Hasta que su cuerpo fue encontrado sin vida en unos matorrales próximo a su residencia de La Guáyiga, un denso velo de misterio rodeó durante más de un año la desaparición de la niña Carla Masiel Cabrera. Con el conmovedor caso el drama de las desapariciones de niños ha estado lejos de terminar, como evidencian los casos de niños del sector El Valiente que no han sido localizados desde el 6 de octubre de 2015 y el 11 de abril de este año.
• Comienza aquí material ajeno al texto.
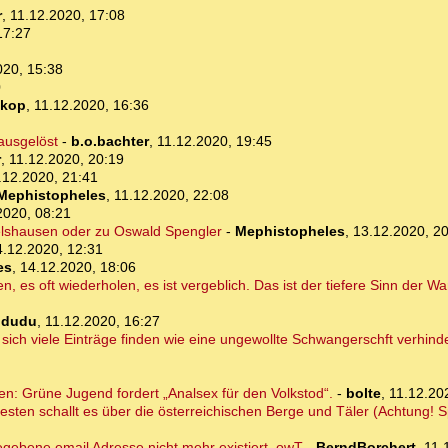
r
,
11.12.2020, 17:08
17:27
020, 15:38
0
skop
,
11.12.2020, 16:36
ausgelöst
-
b.o.bachter
,
11.12.2020, 19:45
r
,
11.12.2020, 20:19
.12.2020, 21:41
Mephistopheles
,
11.12.2020, 22:08
2020, 08:21
elshausen oder zu Oswald Spengler
-
Mephistopheles
,
13.12.2020, 2
4.12.2020, 12:31
es
,
14.12.2020, 18:06
es oft wiederholen, es ist vergeblich. Das ist der tiefere Sinn der W
ndudu
,
11.12.2020, 16:27
 sich viele Einträge finden wie eine ungewollte Schwangerschft verhin
n: Grüne Jugend fordert „Analsex für den Volkstod“.
-
bolte
,
11.12.20
 testen schallt es über die österreichischen Berge und Täler (Achtung!
egebene email Adresse nicht mehr existiert. owT
-
BerndBorchert
,
11.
Los padres de Yodalis Luciano, de 12 años, y de Abraham Báez, de siete y autista, temen que en la zona opere una banda que se dedica al secuestro de personas. Johnny Luciano y Abraham José Báez Carrión dijeron que otras niñas habían sido raptadas antes de ser rescatadas en Verón y Bávaro, y que una profesora, identificada como Lourdes Rodríguez, de 60 años, está desaparecida desde el 23 de febrero.
Los casos son para que se profundicen las investigaciones antes incluso de que, como sucedió con Carla Masiel, pueda resultar demasiado tarde.
En el caso de la profesora se dijo que un día antes de su desaparición había retirado 350 mil pesos de un banco. La preocupación de los familiares y vecinos tiene mucho fundamento.